To help realise the benefits of medical technology innovation to patients and the economy, healthcare professionals, industry and the government must work together to increase patient access. This effort will require increased patient awareness, clear and predictable regulations, insurance penetration, medical technology innovation, and fair return on investment. At just over 1.3 per cent of the global medical device market, the industry is quite small in India, but pragmatic government policies will go a long way in promoting healthy growth that improves patients’ lives and the economy. Counterproductive actions, such as the recently proposed plan to cap prices of cardiac stents, act as a disincentive to innovation and should be re-evaluated.


The draft National Medical Device Policy 2015 announced by the Department of Pharmaceuticals should set the ball rolling to an extent. It aims at increasing penetration of medical devices and boosting the quality, reliability and competitiveness of the industry. As the Deloitte report states: “With an enabling policy framework and ecosystem support, industry estimates indicate a potential to grow at ~28 per cent p.a. to $50 billion by 2025. This growth is expected to be driven by indigenous manufacturing and exports, and sales from local innovation.”

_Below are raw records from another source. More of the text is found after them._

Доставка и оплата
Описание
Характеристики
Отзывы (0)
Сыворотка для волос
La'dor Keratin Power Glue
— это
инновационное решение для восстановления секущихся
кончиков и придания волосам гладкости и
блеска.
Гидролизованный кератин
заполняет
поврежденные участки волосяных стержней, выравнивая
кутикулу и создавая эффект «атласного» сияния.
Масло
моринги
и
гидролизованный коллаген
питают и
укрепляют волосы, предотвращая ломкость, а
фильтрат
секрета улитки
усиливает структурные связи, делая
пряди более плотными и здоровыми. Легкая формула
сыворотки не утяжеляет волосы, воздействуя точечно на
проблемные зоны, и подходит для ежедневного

The medical technology industry is standing at a crossroads now. The clinical and economic value of medical technology has been clearly established. Yet, its penetration in our country is very low. While the country is beginning to win the battle against infectious diseases, NCDs have already become the largest cause of death. Unfortunately, the incidence of NCDs amongst younger, productive people is rapidly growing thus increasing social trauma and impacting the nation’s GDP. Medical technology innovation and increased patient access are the clear solution for healthier patients and a healthier economy in India, allowing better patient outcomes and longer lives, as well as improved economic growth and a more prosperous future.